Si avvicinò al bimbo, lo prese sulle sue ginocchia, lo abbracciò e se lo strinse forte. Gli cantò una vecchia canzone e il bimbo smise di piangere e si strinse a lui.
“Vedi Marta” disse il nonno, “quell’uomo aveva passato l’intera vita a pianificare la sua bontà ma non l’aveva mai esercitata in proprio. Dio ci ha donato l’intelligenza perché noi ne facciamo buon uso, ma ci ha anche donato un cuore per arrivare dove la ragione non sa e non può arrivare. A volte bisogna abbandonare la ragione e percorrere sentieri diversi, a volte bisogna che il cuore ci prenda per mano e ci guidi. Il cuore però ha una voce leggera: se non si ascolta attentamente e in assoluto silenzio la sua voce è coperta del rombo rutilante della ragione. Bisogna saper cedere e avere il coraggio di affidarsi, non resistere, non irrigidirsi per paura di quello che non si conosce e di quello che si potrebbe scoprire di noi. Tu sei una ragazza stupenda, il tuo cuore è grande e generoso; ascoltalo piccola mia”.

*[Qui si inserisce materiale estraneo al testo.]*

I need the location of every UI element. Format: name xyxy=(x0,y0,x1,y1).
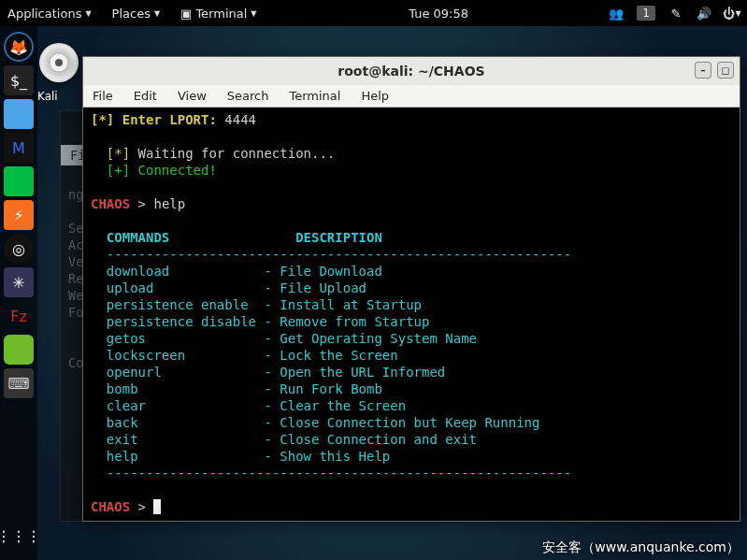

Marta aveva gli occhi colmi di lacrime, lacrime di gratitudine e di consapevolezza, lacrime calde e consolatorie, lacrime che scioglievano un nodo doloroso in fondo al suo cuore.
Aveva capito che non doveva far altro che quello che sentiva, che non c’era fatica o dovere ma solo accettazione e consapevolezza.
E la gioia di quella scoperta illuminò la sua notte con una luce così abbagliante che anche il nonno ne fu partecipe.

Il nonno la strinse ancor di più a se e le disse: “Hai finalmente capito. piccola mia!”.
Lei chiuse gli occhi della mente e aprì le porte, solo socchiuse, del suo immenso cuore e realmente sentì. Arrivò leggero, quasi impercettibile. Dapprima non riuscì a comprenderne la natura e nemmeno l'origine, ma poco alla volta il profumo invase le sue narici, le riempì la mente, le esplose nel cuore e, con l'anima che danzava, lo riconobbe inequivocabilmente: era il profumo dell'esatta sfumatura d'azzurro acquamarina degli occhi di nonno Michele.